Bhutan’s new government headed by PM Lotay Tshering of the Druk Nyamrup Tshogpa (DNT) party wants to reduce the mountainous country’s excessive reliance on hydropower which it exports to India. In its election manifesto, the DNT had mentioned the fact that India’s share of trade with Bhutan accounted for 80 per cent of Bhutan’s total trade.
“We acknowledge the central role of hydropower sector in our economy, however, since it is a climate sensitive sector and considering possible geo-climatic hazards in future, it would be unwise to hinge the country’s economy solely on a single sector,” the DNT manifesto had said, adding that hydropower offered limited employment opportunities to the youth.
China was quick to have sensed an opening last year in terms of more trade opportunities when in July, just before Bhutan’s National Assembly was dissolved, not just Luo but also China’s vice foreign minister Kong Xuanyou visited Thimphu. Kong had discussed the boundary issue with Bhutan leaders then and also invited Bhutan to actively participate in the Belt and Road Initiative (BRI) and share China’s “development dividend”. Bhutan is the only Indian neighbour to have resisted the temptation so far to join BRI.
During Tshering’s visit to India last month, his first overseas as PM, his counterpart Narendra Modi had announced that India will provide grant assistance of Rs 4500 crore for Bhutan’s 12th Five Year Plan, and a transitional Trade Support Facility of Rs 400 Crore over a period of five years to strengthen bilateral trade and economic linkages.

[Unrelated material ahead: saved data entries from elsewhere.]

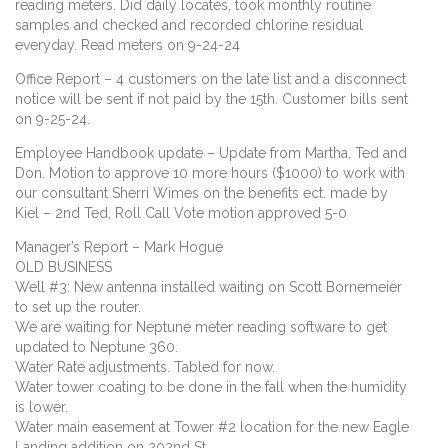
reading meters. Did daily locates, took monthly routine
samples and checked and recorded chlorine residual
everyday. Read meters on 9-24-24
Office Report – 4 customers on the late list and a disconnect
notice will be sent if not paid by the 15th. Customer bills sent
on 9-25-24.
Employee Handbook update – Update from Martha, Ted and
Don. Motion to approve 10 more hours ($1000) to work with
our consultant Sherri Wimes on the benefits ect. made by
Kiel – 2nd Ted, Roll Call Vote motion approved 5-0
Manager’s Report – Mark Hogue
OLD BUSINESS
Well #3: New antenna installed waiting on Scott Bornemeier
to set up the router.
We are waiting for Neptune meter reading software to get
updated to Neptune 360.
Water Rate adjustments. Tabled for now.
Water tower coating to be done in the fall when the humidity
is lower.
Water main easement at Tower #2 location for the new Eagle
Landing addition on 202nd St.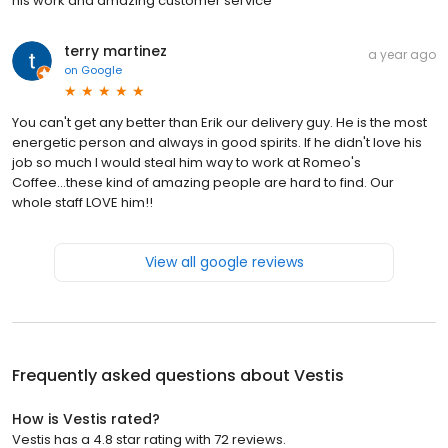
his work and amazing customer service
terry martinez
a year ago
on
Google
You can't get any better than Erik our delivery guy. He is the most
energetic person and always in good spirits. If he didn't love his
job so much I would steal him way to work at Romeo's
Coffee...these kind of amazing people are hard to find. Our
whole staff LOVE him!!
View all google reviews
Frequently asked questions about
Vestis
How is Vestis rated?
Vestis has a 4.8 star rating with 72 reviews.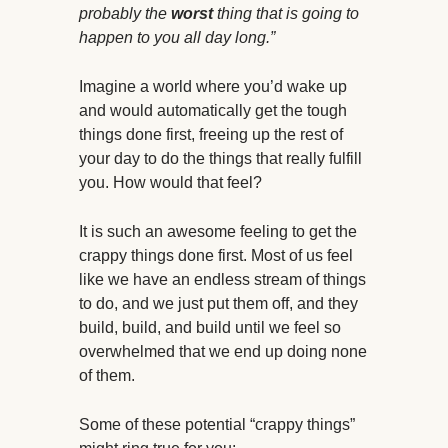
probably the
worst
thing that is going to
happen to you all day long.”
Imagine a world where you’d wake up
and would automatically get the tough
things done first, freeing up the rest of
your day to do the things that really fulfill
you. How would that feel?
It is such an awesome feeling to get the
crappy things done first. Most of us feel
like we have an endless stream of things
to do, and we just put them off, and they
build, build, and build until we feel so
overwhelmed that we end up doing none
of them.
Some of these potential “crappy things”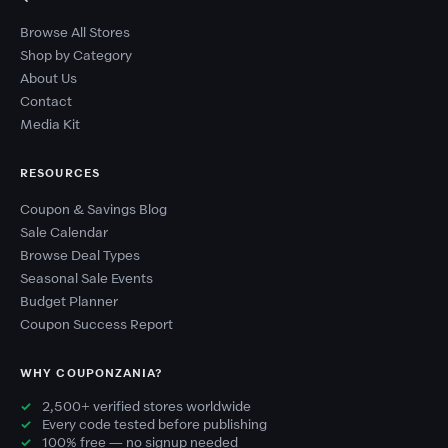
Browse All Stores
Shop by Category
About Us
Contact
Media Kit
RESOURCES
Coupon & Savings Blog
Sale Calendar
Browse Deal Types
Seasonal Sale Events
Budget Planner
Coupon Success Report
WHY COUPONZANIA?
2,500+ verified stores worldwide
Every code tested before publishing
100% free — no signup needed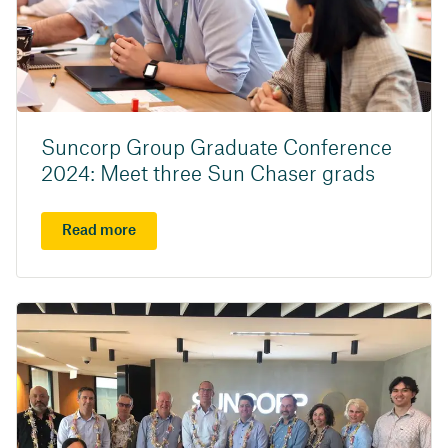
Suncorp Group Graduate Conference
2024: Meet three Sun Chaser grads
Read more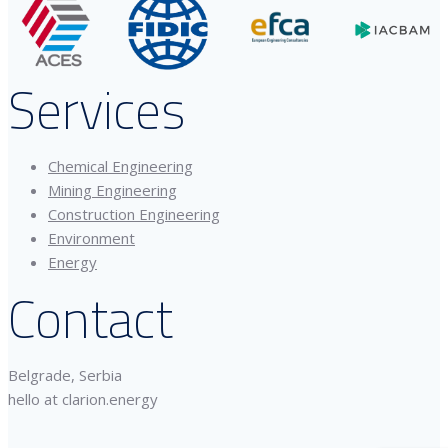
Services
Chemical Engineering
Mining Engineering
Construction Engineering
Environment
Energy
Contact
Belgrade, Serbia
hello at clarion.energy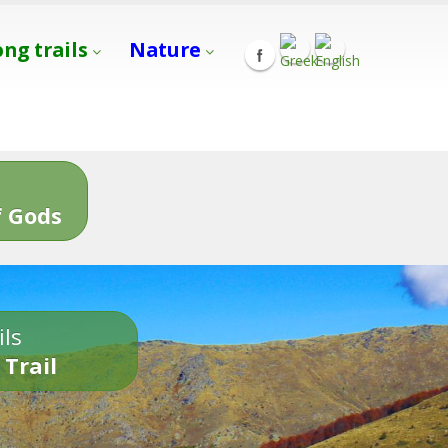
ong trails
Nature
s
 Gods
ils
 Trail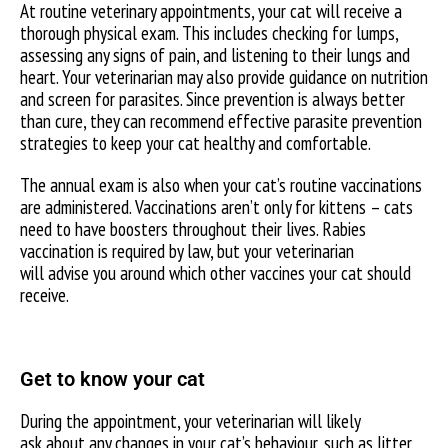
At routine veterinary appointments, your cat will receive a
thorough physical exam. This includes checking for lumps,
assessing any signs of pain, and listening to their lungs and
heart. Your veterinarian may also provide guidance on nutrition
and screen for parasites. Since prevention is always better
than cure, they can recommend effective parasite prevention
strategies to keep your cat healthy and comfortable.
The annual exam is also when your cat’s routine vaccinations
are administered. Vaccinations aren’t only for kittens – cats
need to have boosters throughout their lives. Rabies
vaccination is required by law, but your veterinarian
will advise you around which other vaccines your cat should
receive.
Get to know your cat
During the appointment, your veterinarian will likely
ask about any changes in your cat’s behaviour, such as litter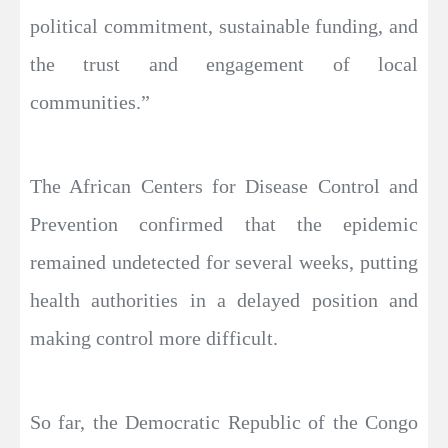
political commitment, sustainable funding, and
the trust and engagement of local
communities.”
The African Centers for Disease Control and
Prevention confirmed that the epidemic
remained undetected for several weeks, putting
health authorities in a delayed position and
making control more difficult.
So far, the Democratic Republic of the Congo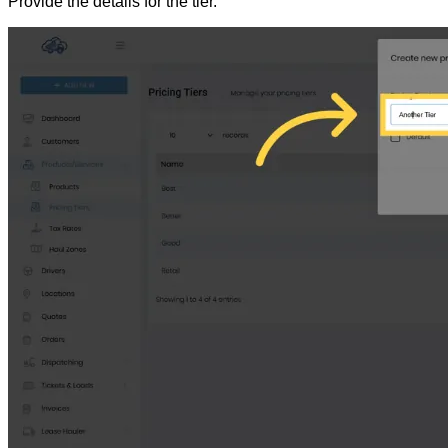
Provide the details for the tier.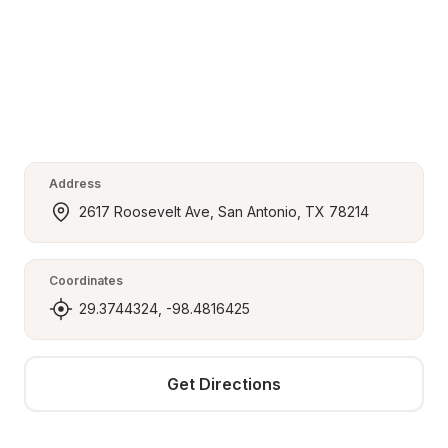
Address
2617 Roosevelt Ave, San Antonio, TX 78214
Coordinates
29.3744324, -98.4816425
Get Directions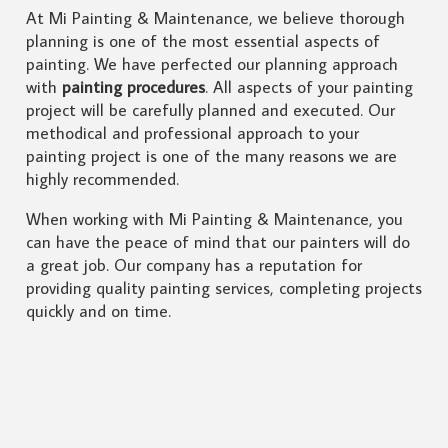
At Mi Painting & Maintenance, we believe thorough
planning is one of the most essential aspects of
painting. We have perfected our planning approach
with
painting procedures
. All aspects of your painting
project will be carefully planned and executed. Our
methodical and professional approach to your
painting project is one of the many reasons we are
highly recommended.
When working with Mi Painting & Maintenance, you
can have the peace of mind that our painters will do
a great job. Our company has a reputation for
providing quality painting services, completing projects
quickly and on time.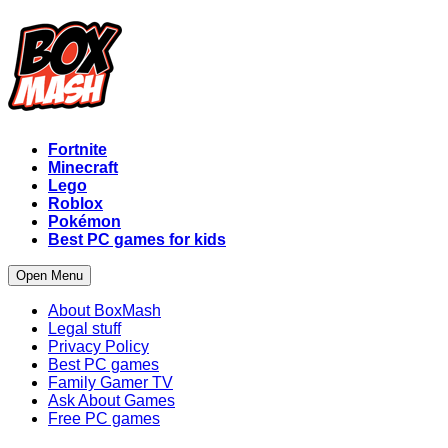
Fortnite
Minecraft
Lego
Roblox
Pokémon
Best PC games for kids
Open Menu
About BoxMash
Legal stuff
Privacy Policy
Best PC games
Family Gamer TV
Ask About Games
Free PC games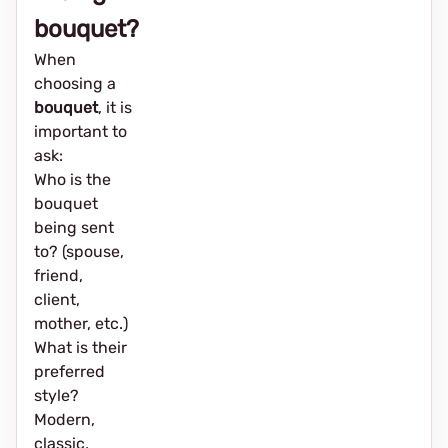
bouquet?
When
choosing a
bouquet
, it is
important to
ask:
Who is the
bouquet
being sent
to? (spouse,
friend,
client,
mother, etc.)
What is their
preferred
style?
Modern,
classic,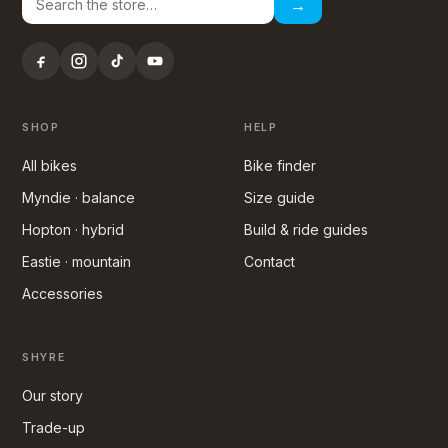
→
SHOP
HELP
All bikes
Bike finder
Myndie · balance
Size guide
Hopton · hybrid
Build & ride guides
Eastie · mountain
Contact
Accessories
SHYRE
Our story
Trade-up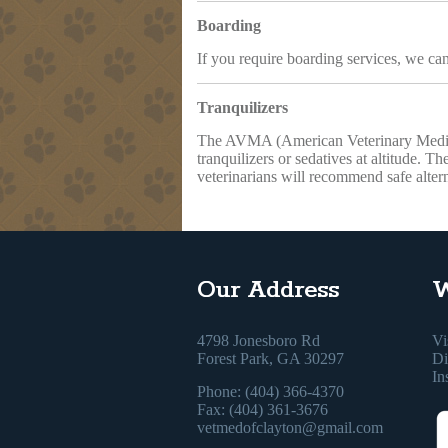
Boarding
If you require boarding services, we can
Tranquilizers
The AVMA (American Veterinary Medical
tranquilizers or sedatives at altitude. T
veterinarians will recommend safe altern
Our Address
W
4798 Jonesboro Rd
Vi
Forest Park, GA 30297
Di
In
Phone: (404) 366-4370
Fax: (404) 361-3676
vetmedofclayton@gmail.com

Tshering had also invited Modi to Bhutan, but the Indian PM is yet to undertake that visit.
India though has to remain mindful of how China’s engagement with Bhutan plays out in the territorial and boundary domain. India’s own ties with China have improved remarkably since the 2017 Doklam dispute with Luo himself declaring that Sino-Indian ties are currently passing through one of the best phases in history.